Percentage of steroid in common esters

Testosterone Propionate (78.8%)
Testosterone Phenylpropionate (64.5%)
Testosterone Enanthate (67.8%)
Testosterone Cypionate (65.8%)
Testosterone Undecanoate (59.4%)

Nandrolone Phenylpropionate (63.3%)
Nandrolone Decanoate (60%)

Trenbolone Acetate (81.1%)
Trenbolone Enanthate (66.2%)

Drostanolone Propionate (79.7%)
Drostanolone Enanthate (69%)

Methenolone Acetate (82.9%)
Methenolone Enanthate (68.8%)

Boldenone Undecylenate (59.5%)

Yeah. I mean at the moment my estrogen was tested and if anything, my specialist is more worried about my estrogen going low due to complete lack of ovaries. I was going to keep one ovary, but decided against it for the sake of reducing my cancer risk. Obviously this now means I must take some form of HRT for the remainder of my life or until natural menopause, but effectively I will want to be on testosterone forever.

I am going to ask about compounding when I see her, and ask one of the trans guys in my city who knows a lot about the current medications as to what other options. My current options that I know about are.

1. Reandron 2ml every 12 weeks (this will be my new adjusted dose at next shot)
2. Sustagel/susta something.
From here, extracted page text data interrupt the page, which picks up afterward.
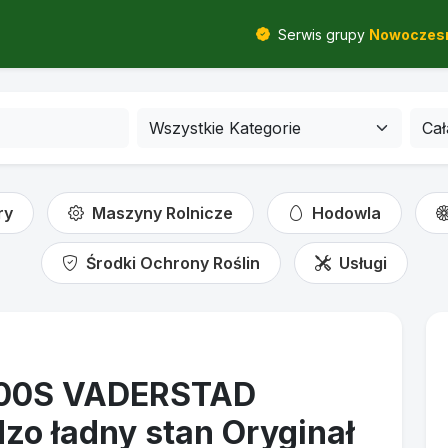
Serwis grupy
Nowoczesn
ry
Maszyny Rolnicze
Hodowla
Środki Ochrony Roślin
Usługi
 300S VADERSTAD
zo ładny stan Oryginał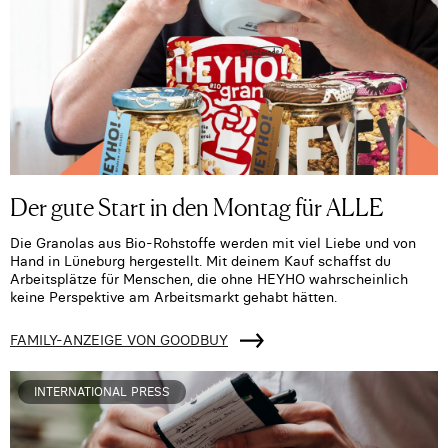
Der gute Start in den Montag für ALLE
Die Granolas aus Bio-Rohstoffe werden mit viel Liebe und von
Hand in Lüneburg hergestellt. Mit deinem Kauf schaffst du
Arbeitsplätze für Menschen, die ohne HEYHO wahrscheinlich
keine Perspektive am Arbeitsmarkt gehabt hätten.
FAMILY-ANZEIGE VON GOODBUY
INTERNATIONAL PRESS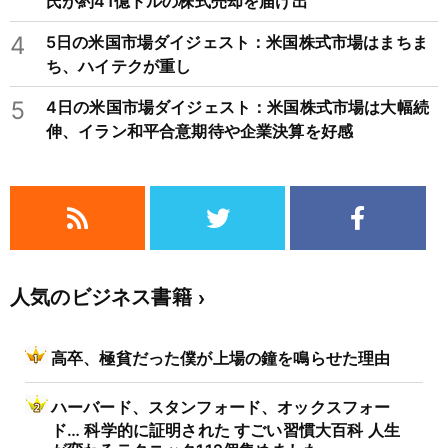
氏が約41億ドルの株式売却を届け出
4
5日の米国市場ダイジェスト：米国株式市場はまちま
ち、ハイテクが重し
5
4日の米国市場ダイジェスト：米国株式市場は大幅続
伸、イラン和平合意期待や企業決算を好感
人気のビジネス書籍
高卒、極貧だった僕が上場の鐘を鳴らせた理由
ハーバード、スタンフォード、オックスフォー
ド… 科学的に証明された すごい習慣大百科 人生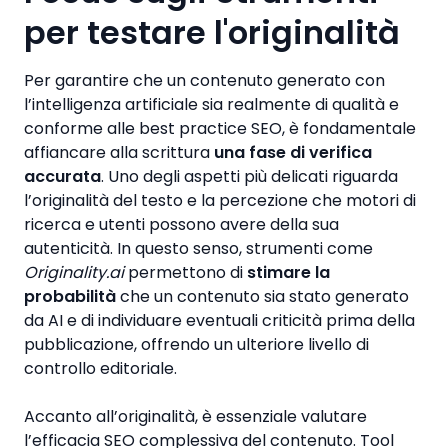
per testare l'originalità
Per garantire che un contenuto generato con
l’intelligenza artificiale sia realmente di qualità e
conforme alle best practice SEO, è fondamentale
affiancare alla scrittura
una fase di verifica
accurata
. Uno degli aspetti più delicati riguarda
l’originalità del testo e la percezione che motori di
ricerca e utenti possono avere della sua
autenticità. In questo senso, strumenti come
Originality.ai
permettono di
stimare la
probabilità
che un contenuto sia stato generato
da AI e di individuare eventuali criticità prima della
pubblicazione, offrendo un ulteriore livello di
controllo editoriale.
Accanto all’originalità, è essenziale valutare
l’efficacia SEO complessiva del contenuto. Tool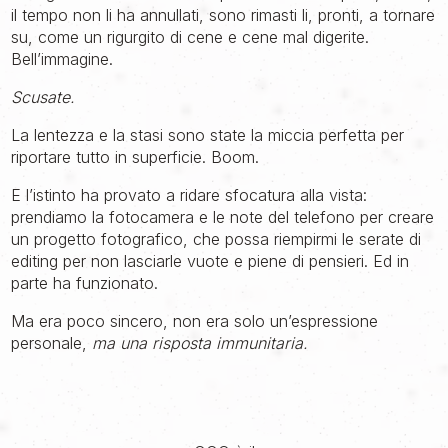
il tempo non li ha annullati, sono rimasti li, pronti, a tornare
su, come un rigurgito di cene e cene mal digerite.
Bell’immagine.
Scusate.
La lentezza e la stasi sono state la miccia perfetta per
riportare tutto in superficie. Boom.
E l’istinto ha provato a ridare sfocatura alla vista:
prendiamo la fotocamera e le note del telefono per creare
un progetto fotografico, che possa riempirmi le serate di
editing per non lasciarle vuote e piene di pensieri. Ed in
parte ha funzionato.
Ma era poco sincero, non era solo un’espressione
personale,
ma una risposta immunitaria.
Not sure about this one I'll need to ask.
3. Gel in bottles. I think the name is Testogel. 4, 3, or 2 pumps daily. But I had a problem with this previously.
4. Other types of gel.
5. Pellets. Not sure this is an option where I live.
6. Tablets are bad for liver. Not wanting that.

Primoteston is not an option.

In my country, on the pharmaceutical benefits scheme my medication costs $7 per prescription until I reach the threshold of paying so much from being on so many medications for my disabilities they become free. I am on the disability welfare payments and I do not have a huge disposal income. I have a lot of debt, and I do not use drugs as regularly as I used to and am aiming to completely quit. My big expense is my rent as I pay high rent to live in a place better for my mental health, but being disabled is expensive and there are things my disability insurance funding does not pay for that I need. Hence the debt.

Paying for stuff off the PBS really isn't a sustainable option for me, and given Australias laws around this and wanting to be a lawyer I want to not risk anything more than I already have with prior decisions.

On top of that I need to consider which version of dosing will be easiest for me to remember due to my poor executive functioning. I have a support worker who calls me every morning and night to remind me to take my meds. Theoretically he could remind me to do the gel as well, but for the same reason I went on the Buprenorphine injection, I have a preference for things I need to remember to do less as I am terribly forgetful.

I will update with more info about compounding and other options for your input as if I can work a system with workers reminding me to dose on a specific day etc with shorter intervals with a different available type of testosterone I will definitely look into that.